Halo Infinite’s Campaign Feels Like Classic Halo In The Best Possible Way

Halo Infinite’s Campaign Feels Like Classic Halo In The Best Possible Way

The expectations for the Halo Infinite campaign are wildly varied. For many, the full-circle nature of the game’s setting is an assurance that developer 343 Industries knows what it’s doing. For others, the fear is that 343 will tread all over the things that made the original Halo so great.

After playing through the campaign’s first few hours, the overriding impression is of a studio attempting to recapture a very specific vibe. One that is, perhaps, not its own. I want to spend most of this preview talking about game feel because I think this better informs any discussion around Halo better than trying to edge my way around embargoed story aspects.

The greatest video game cover band of all time

343 has now developed fully four Halo titles, and collaborated on many more, including the Halo Wars series. It’s worked on Halo mobile games. Tie-in apps. It got the Halo Legends anime series off the ground. It’s driven scores of novels and comics expanding the lore of the Halo universe.

No one knows more about Halo than 343. No one has done more to keep it alive than 343.

And yet, try as it might, 343 has never been able to escape the shadow Bungie casts over the series. The mark Bungie left on the series, particularly in the series’ blockbuster first entry, is indelible. You can’t make a Halo game that doesn’t include the fundamentals that Bungie established or it won’t feel like Halo. In Halo 5: Guardians, you could feel 343 straining against the confines of those fundamentals, desperately looking for a way to plant its flag.

343 has what is, in many ways, an unenviable creative task. Just go out there and create a Halo game so good that players could believe that it came from Bungie itself. Because Halo: Combat Evolved, 20 years later, is still the yardstick they all have to measure up to.

It’s a bit like trying to form a Rush cover band. You can certainly do it, but you give yourself a mountain to climb if you want to impress anyone who knows anything about Rush.

So, what can you do in that situation? If you’re 343, you get really good at playing Tom Sawyer.

Open ringworld

343’s solution to the problem before them looks to be fairly simple. Go back to the first game and evoke it, heart and soul, but do it their way.

Halo Infinite has frequently been referred to as a soft reboot. That’s apt, considering the game’s first few hours.

Right from the off, the campaign evokes the original game’s opening mission with Master Chief aboard a Banished warship that is disintegrating around him. The journey down to the shattered Halo ring nearby is a bumpy one, with Chief and his new friend Echo, the pilot, finding themselves stranded and surrounded by Banished forces.

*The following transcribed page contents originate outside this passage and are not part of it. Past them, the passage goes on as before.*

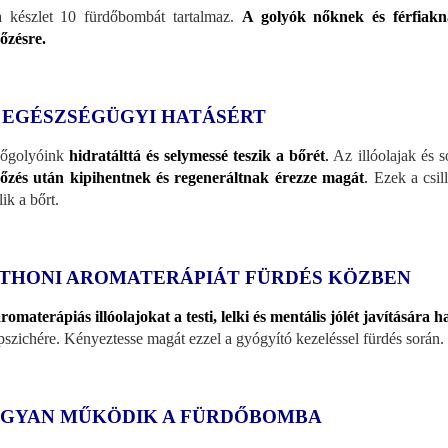
 készlet 10 fürdőbombát tartalmaz.
A golyók nőknek és férfiakn
őzésre.
 EGÉSZSÉGÜGYI HATÁSÉRT
dőgolyóink
hidratálttá és selymessé teszik a bőrét
.
Az illóolajak és 
őzés után kipihentnek és regeneráltnak érezze magát
.
Ezek a csil
ik a bőrt.
THONI AROMATERÁPIÁT FÜRDÉS KÖZBEN
romaterápiás illóolajokat a testi, lelki és mentális jólét javítására 
 pszichére. Kényeztesse magát ezzel a gyógyító kezeléssel fürdés során.
GYAN MŰKÖDIK A FÜRDŐBOMBA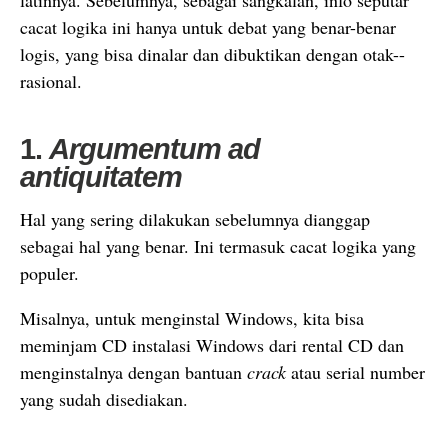
latinnya. Sebelumnya, sebagai sangkalan, info seputar
cacat logika ini hanya untuk debat yang benar-benar
logis, yang bisa dinalar dan dibuktikan dengan otak--
rasional.
1.
Argumentum ad
antiquitatem
Hal yang sering dilakukan sebelumnya dianggap
sebagai hal yang benar. Ini termasuk cacat logika yang
populer.
Misalnya, untuk menginstal Windows, kita bisa
meminjam CD instalasi Windows dari rental CD dan
menginstalnya dengan bantuan
crack
atau serial number
yang sudah disediakan.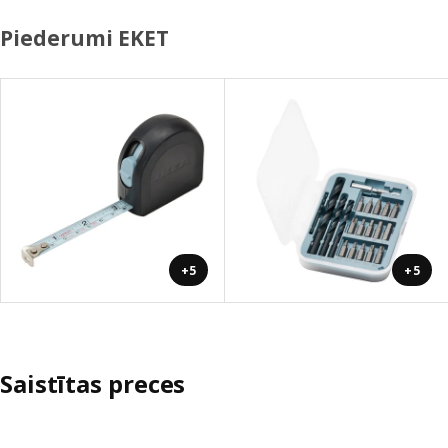
Piederumi EKET
+5
+5
Saistītas preces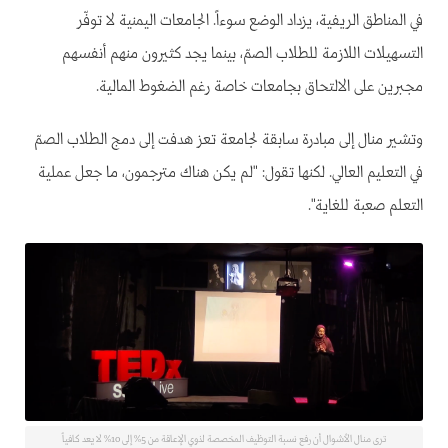
في المناطق الريفية، يزداد الوضع سوءاً. الجامعات اليمنية لا توفّر
التسهيلات اللازمة للطلاب الصمّ، بينما يجد كثيرون منهم أنفسهم
مجبرين على الالتحاق بجامعات خاصة رغم الضغوط المالية.
وتشير منال إلى مبادرة سابقة لجامعة تعز هدفت إلى دمج الطلاب الصمّ
في التعليم العالي. لكنها تقول: "لم يكن هناك مترجمون، ما جعل عملية
التعلم صعبة للغاية".
ترى منال الأشوال أن رفع نسبة التوظيف المخصصة لذوي الإعاقة من 5% إلى 10% لا يعد كافياً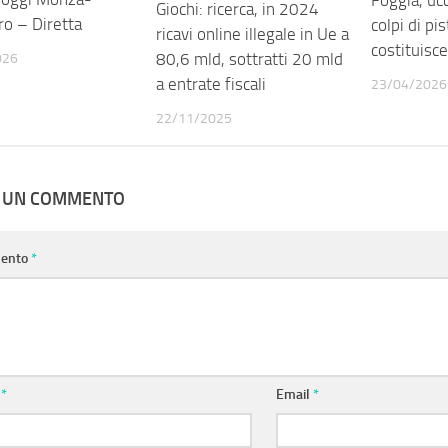
Giochi: ricerca, in 2024
ro – Diretta
colpi di pis
ricavi online illegale in Ue a
costituisce
80,6 mld, sottratti 20 mld
026
a entrate fiscali
23/04/2026
22/11/2025
A UN COMMENTO
ento
*
e
*
Email
*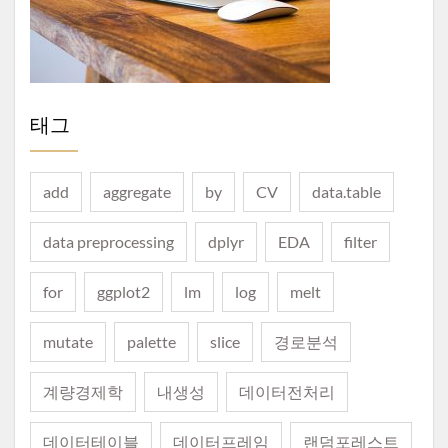
태그
add
aggregate
by
CV
data.table
data preprocessing
dplyr
EDA
filter
for
ggplot2
lm
log
melt
mutate
palette
slice
경로분석
계량경제학
내생성
데이터전처리
데이터테이블
데이터프레임
랜덤포레스트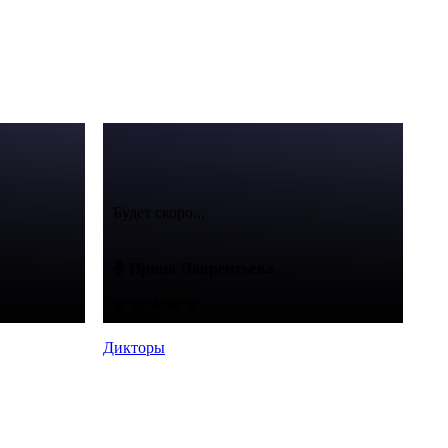
Будет скоро...
Ирина Лаврентьева
Дикторы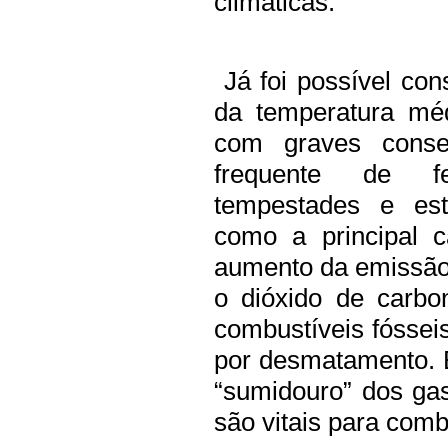
climáticas.
Já foi possível con
da temperatura méd
com graves conse
frequente de f
tempestades e est
como a principal 
aumento da emissão 
o dióxido de carbo
combustíveis fóssei
por desmatamento. 
“sumidouro” dos gase
são vitais para com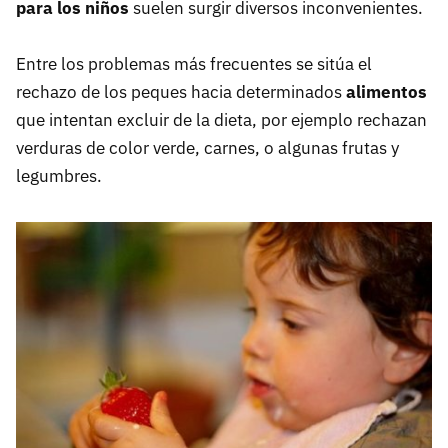
para los niños
suelen surgir diversos inconvenientes.
Entre los problemas más frecuentes se sitúa el
rechazo de los peques hacia determinados
alimentos
que intentan excluir de la dieta, por ejemplo rechazan
verduras de color verde, carnes, o algunas frutas y
legumbres.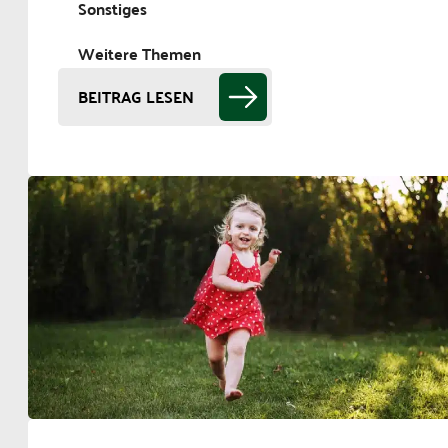
Sonstiges
Weitere Themen
BEITRAG LESEN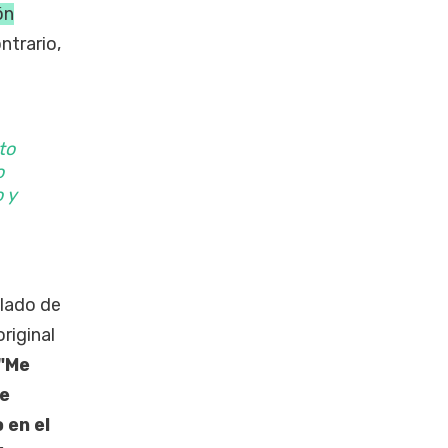
ón
ntrario,
to
o
 y
 lado de
riginal
"Me
se
 en el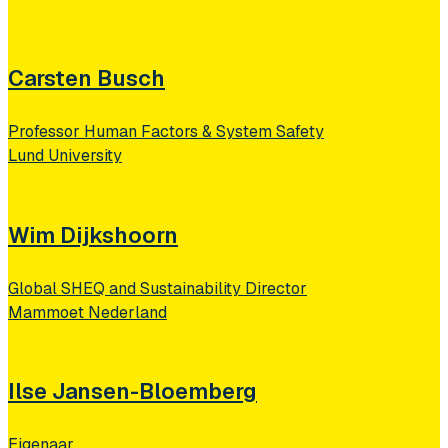
Carsten Busch
Professor Human Factors & System Safety
Lund University
Wim Dijkshoorn
Global SHEQ and Sustainability Director
Mammoet Nederland
Ilse Jansen-Bloemberg
Eigenaar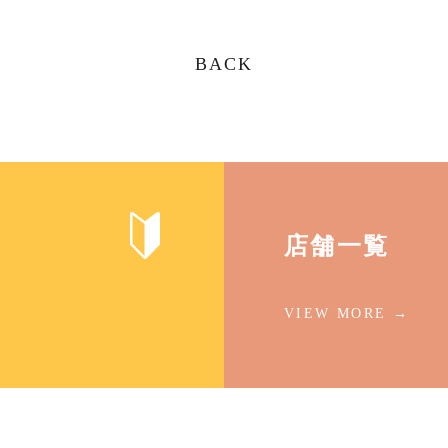
BACK
店舗一覧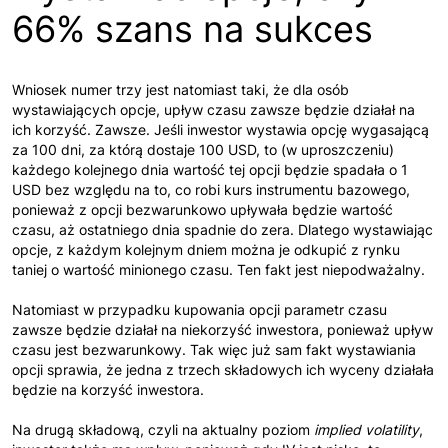
66% szans na sukces
Wniosek numer trzy jest natomiast taki, że dla osób
wystawiających opcje, upływ czasu zawsze będzie działał na
ich korzyść. Zawsze. Jeśli inwestor wystawia opcję wygasającą
za 100 dni, za którą dostaje 100 USD, to (w uproszczeniu)
każdego kolejnego dnia wartość tej opcji będzie spadała o 1
USD bez względu na to, co robi kurs instrumentu bazowego,
ponieważ z opcji bezwarunkowo upływała będzie wartość
czasu, aż ostatniego dnia spadnie do zera. Dlatego wystawiając
opcje, z każdym kolejnym dniem można je odkupić z rynku
taniej o wartość minionego czasu. Ten fakt jest niepodważalny.
Natomiast w przypadku kupowania opcji parametr czasu
zawsze będzie działał na niekorzyść inwestora, ponieważ upływ
czasu jest bezwarunkowy. Tak więc już sam fakt wystawiania
opcji sprawia, że jedna z trzech składowych ich wyceny działała
będzie na korzyść inwestora.
Na drugą składową, czyli na aktualny poziom
implied volatility
,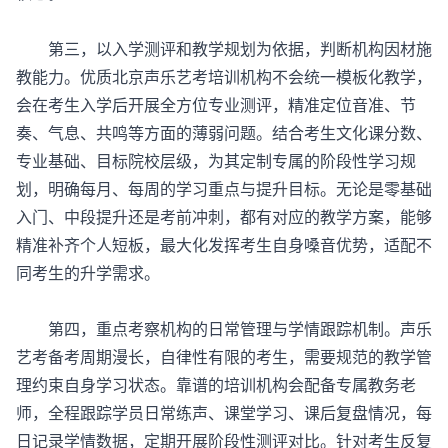
第三，以入学测评和教学规划为依据，判断机构因材施
教能力。优质
北京声乐艺考培训机构
不会统一模板化教学，
会在考生入学后开展全方位专业测评，精准定位音准、节
奏、气息、共鸣等方面的薄弱问题。结合考生文化课分数、
专业基础、目标院校层级，为其定制专属的阶段性学习规
划，明确每月、每周的学习重点与提升目标。无论是零基础
入门、中段提升还是考前冲刺，都有对应的教学方案，能够
精准补齐个人短板，最大化发挥考生自身嗓音优势，适配不
同考生的升学需求。
第四，重点考察机构的日常管理与学情跟踪机制。声乐
艺考备考周期漫长，自律性有限的考生，需要规范的教学管
理约束自身学习状态。靠谱的培训机构会配备专属教务老
师，全程跟踪学员日常练声、课堂学习、课后复盘情况，每
日记录学情数据，定期开展阶段性测评对比。针对考生反复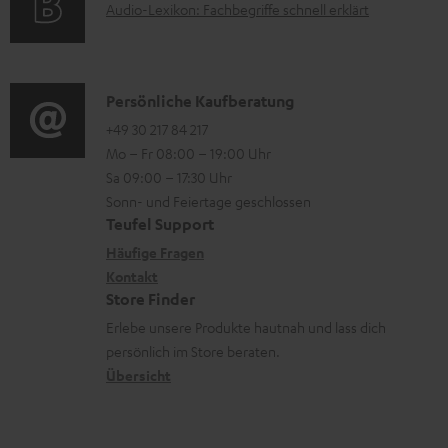
n
A
Audio-Lexikon: Fachbegriffe schnell erklärt
r
i
t
u
m
o
e
d
a
n
r
i
K
Persönliche Kaufberatung
t
e
l
o
o
+49 30 217 84 217
i
n
Mo – Fr 08:00 – 19:00 Uhr
a
-
n
o
z
Sa 09:00 – 17:30 Uhr
d
L
t
n
u
Sonn- und Feiertage geschlossen
e
e
a
e
Teufel Support
m
n
x
k
n
Häufige Fragen
V
i
Kontakt
t
z
e
Store Finder
k
d
u
r
Erlebe unsere Produkte hautnah und lass dich
o
a
r
s
persönlich im Store beraten.
n
t
G
Übersicht
a
e
a
n
n
r
d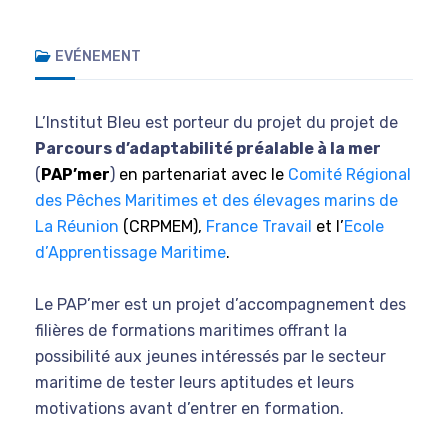
EVÉNEMENT
L’Institut Bleu est porteur du projet du projet de
Parcours d’adaptabilité préalable à la mer
(
PAP’mer
)
en partenariat avec le
Comité Régional
des Pêches Maritimes et des élevages marins de
La Réunion
(CRPMEM),
France Travail
et l’
Ecole
d’Apprentissage Maritime
.
Le PAP’mer est un projet d’accompagnement des
filières de formations maritimes offrant la
possibilité aux jeunes intéressés par le secteur
maritime de tester leurs aptitudes et leurs
motivations avant d’entrer en formation.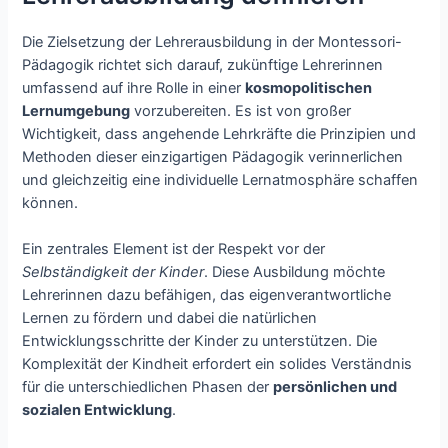
Die Zielsetzung der Lehrerausbildung in der Montessori-
Pädagogik richtet sich darauf, zukünftige Lehrerinnen
umfassend auf ihre Rolle in einer
kosmopolitischen
Lernumgebung
vorzubereiten. Es ist von großer
Wichtigkeit, dass angehende Lehrkräfte die Prinzipien und
Methoden dieser einzigartigen Pädagogik verinnerlichen
und gleichzeitig eine individuelle Lernatmosphäre schaffen
können.
Ein zentrales Element ist der Respekt vor der
Selbständigkeit der Kinder
. Diese Ausbildung möchte
Lehrerinnen dazu befähigen, das eigenverantwortliche
Lernen zu fördern und dabei die natürlichen
Entwicklungsschritte der Kinder zu unterstützen. Die
Komplexität der Kindheit erfordert ein solides Verständnis
für die unterschiedlichen Phasen der
persönlichen und
sozialen Entwicklung
.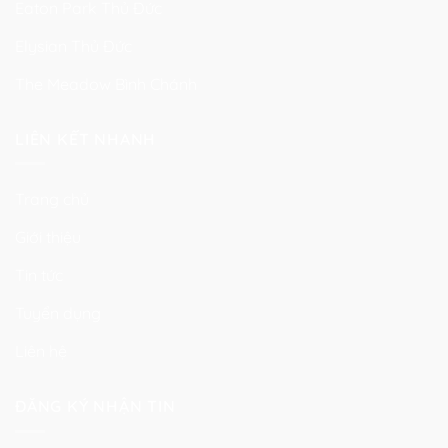
Eaton Park Thủ Đức
Elysian Thủ Đức
The Meadow Bình Chánh
LIÊN KẾT NHANH
Trang chủ
Giới thiệu
Tin tức
Tuyển dụng
Liên hệ
ĐĂNG KÝ NHẬN TIN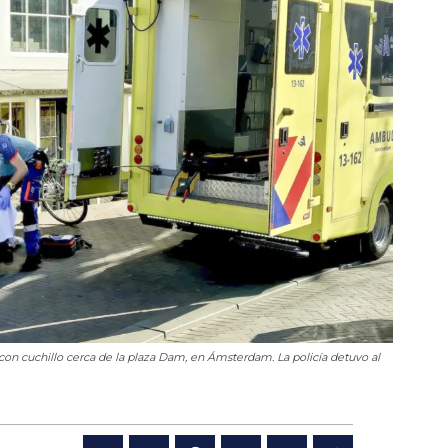
con cuchillo cerca de la plaza Dam, en Ámsterdam. La policía detuvo al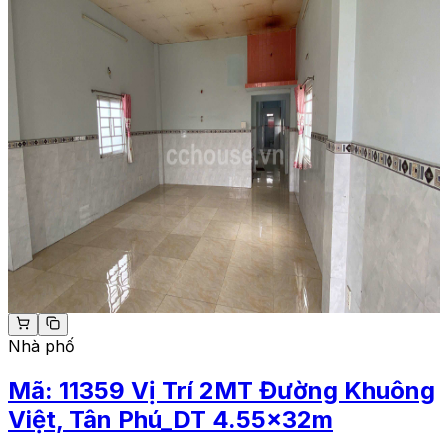
Nhà phố
Mã:
11359
Vị Trí 2MT Đường Khuông
Việt, Tân Phú_DT 4.55x32m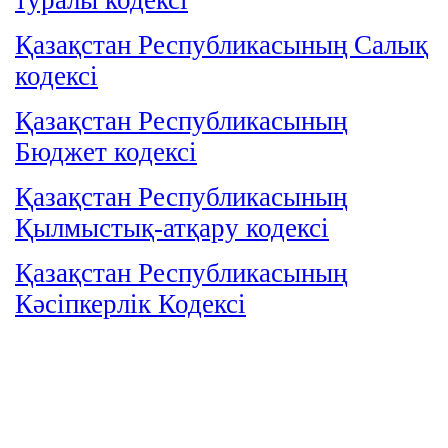
Қазақстан Республикасының Салық
кодексі
Қазақстан Республикасының
Бюджет кодексі
Қазақстан Республикасының
Қылмыстық-атқару кодексі
Қазақстан Республикасының
Кәсіпкерлік Кодексі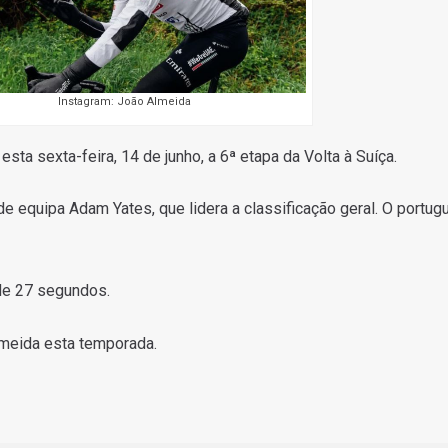
Instagram: João Almeida
sta sexta-feira, 14 de junho, a 6ª etapa da Volta à Suíça.
de equipa Adam Yates, que lidera a classificação geral. O portug
 de 27 segundos.
Almeida esta temporada.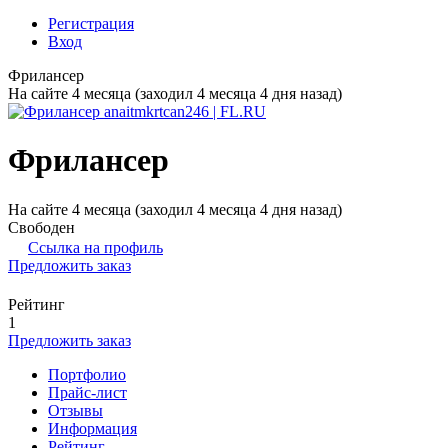
Регистрация
Вход
Фрилансер
На сайте 4 месяца (заходил 4 месяца 4 дня назад)
Фрилансер
На сайте 4 месяца (заходил 4 месяца 4 дня назад)
Свободен
Ссылка на профиль
Предложить заказ
Рейтинг
1
Предложить заказ
Портфолио
Прайс-лист
Отзывы
Информация
Рейтинг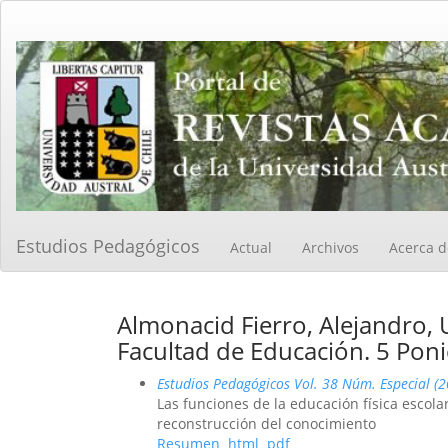
Navegación
principal
Contenido
principal
Barra
lateral
Estudios Pedagógicos
Actual
Archivos
Acerca 
Almonacid Fierro, Alejandro,
Facultad de Educación. 5 Ponie
Estudios Pedagógicos Vol. 38 Núm. Especial (
Las funciones de la educación física escolar
reconstrucción del conocimiento
Resumen
html
pdf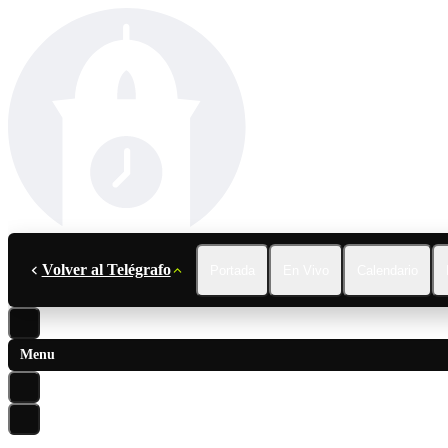
Volver al Telégrafo
Portada
En Vivo
Calendario
Menu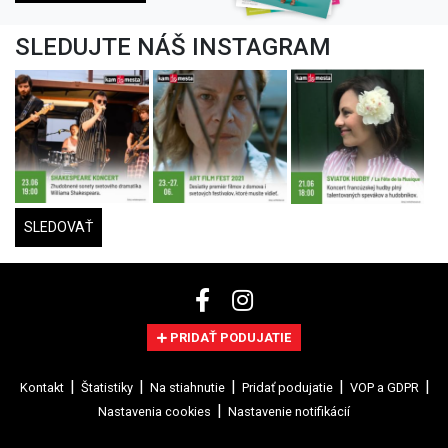
SLEDUJTE NÁŠ INSTAGRAM
SLEDOVAŤ
PRIDAŤ PODUJATIE
Kontakt
Štatistiky
Na stiahnutie
Pridať podujatie
VOP a GDPR
Nastavenia cookies
Nastavenie notifikácií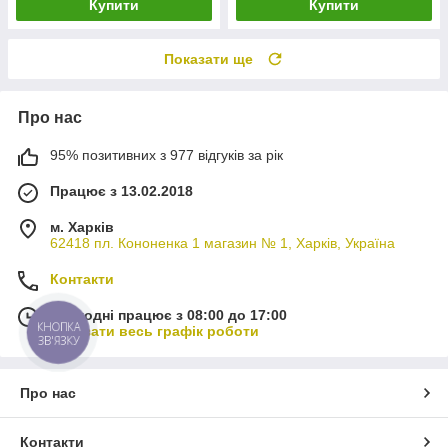
Купити
Купити
Показати ще
Про нас
95% позитивних з 977 відгуків за рік
Працює з 13.02.2018
м. Харків
62418 пл. Кононенка 1 магазин № 1, Харків, Україна
Контакти
Сьогодні працює з 08:00 до 17:00
КНОПКА
Показати весь графік роботи
ЗВ'ЯЗКУ
Про нас
Контакти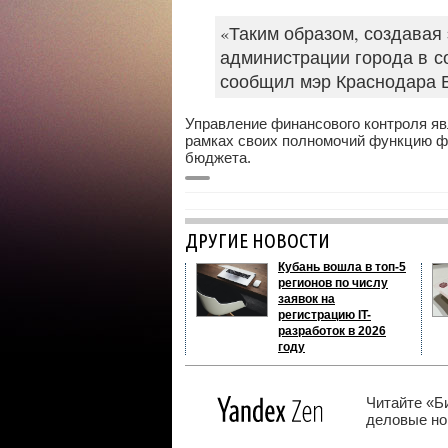
«Таким образом, создавая
администрации города в с
сообщил мэр Краснодара 
Управление финансового контроля я
рамках своих полномочий функцию фи
бюджета.
ДРУГИЕ НОВОСТИ
Кубань вошла в топ-5
регионов по числу
заявок на
регистрацию IT-
разработок в 2026
году
Читайте «Б
деловые нов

Chief arrives on Zeta Halo with a lot of questions and few answers. Surrounded by enemies and with no other alternative available to him, Chief picks up a rifle and begins making enquiries.

This is where Halo Infinite reveals its open world. The map is surprisingly large, and the early stages faithfully recreate the verdant environment of Halo: CE’s second level “Arriving on Halo”. It feels like it takes a minute to hoof across it on foot if you have to, which encourages finding vehicles for more rapid transit. There are icons scattered across the map that tell indicate certain points of interest, many of which lead to a stockpile of UNSC weaponry. It’s all fairly straightforward open world stuff. You’ve seen this in Ubisoft titles over and over for the last decade or more. The difference is that Halo Infinite doesn’t want you distracted by a doodad hunt for too long. I’ll talk about that more later.

343 has been quite restrained in the number of activities it has included for the player to find. Among them were highlighted Banished targets, powerful units that possess unique or modified weapons. Pushing into new areas allowed me to capture new Forward Operating Bases (FOBs) that provided staging platforms for the Chief’s next investigation. You can requisition vehicles, change your weapon loadout and fill up on ammo at each one. Capturing these FOBs unveils all the points of interest around them.

What’s most interesting about the slice of Halo Infinite’s world that I’ve seen is that captures a feeling of scope in the same way that “Arriving on Halo” did all those years ago. It takes the lessons of that’s level’s design and expands on them. What I mean by that, and you’ll understand when you play it, is it feels larger than it is.

A vibe recaptured.

Battle rattle

The core of the Halo experience is, of course, shooting, and you’ll be doing a lot of it. Halo Infinite’s campaign transfers the series’ frenetic combat to an open-world space by being careful about where enemies spawn. Certain scripted battles remain, but by and large, you’ll organically stumble upon clusters of enemies around the map as you explore.

There is an upgrade system involved but is restricted only to gadgets Chief himself can carry. This includes the much-vaunted grappling hook seen in the game’s multiplayer mode, which the campaign uses to great effect. Verticality is important. Taking the high ground and creating the space to launch a surprise attack is great.

Knowing that there’s an upgrade system involved, you might be surprised to know that is not driven by shooting. It’s the first AAA shooter I can remember in a while that doesn’t have numbers flying out of enemies with every bullet. I think 343 is very aware that tying progression to any kind of XP system means edging that little bit closer to Destiny. Considering its existing proximity to Bungie, I think 343 has made a wise move in avoiding it.

Indeed, one of my biggest fears following Halo Infinite’s announcement was that it would try, in some way, to emulate Destiny’s success. Thankfully, it attempts nothing of the sort, and on reflection, I don’t know why I worried. Halo isn’t an online RPG with shooting elements. It’s a shooter. It wants you focused on, and enjoying, the shooting.

Shooting has always been Halo’s primary verb, and its kinetic punch remains the highlight of the experience. UNSC weapons shudder and slam with the kind of ruthless, mechanical efficiency a mass-produced galactic war effort would demand. Pulse and energy weapons sizzle and hiss as their components heat up.

Combat refuses to stray from the Halo fundamentals. Chief still has two weapons and a melee strike. An assortment of grenades. A heavy shield and a short health bar. You manage these things and throw in new gadgets, like the aforementioned grappling hook, to create a bit of extra dynamism. It all combines in a way that makes the player feel powerful. Enemies can easily overwhelm you with fire — you’re a single target and, therefore, focused regularly — but if you stay aware of your surroundings and keep close to cover, you can quickly overcome just about any foe.

That sense of power, of being capable and in control of the situation despite being the only person on the battlefield, is Halo’s beating heart.

Another vibe recaptured.

Awaiting deployment

Halo Infinite won’t be out for a little while just yet, but what I hope you can take away from this preview is that the feeling of the thing is right. The intent is there. An awful lot of work went into the campaign to create a game equal parts homage and companion piece. If Halo 5’s goal was to stand apart from every other game in the series, the early stages of Halo Infinite feel like it wants to stand alongside the original and be a complement to it.

I hope that bears out in the complete game. I hope that 343 has found the key to all of this at last. All the effort 343 has put into understanding this series feels like it’s finally, truly, coming to fruition. I look forward to playing more.

Halo Infinite’s campaign launches December 9, 2021, on Xbox Series X|S, Xbox One and Windows PC.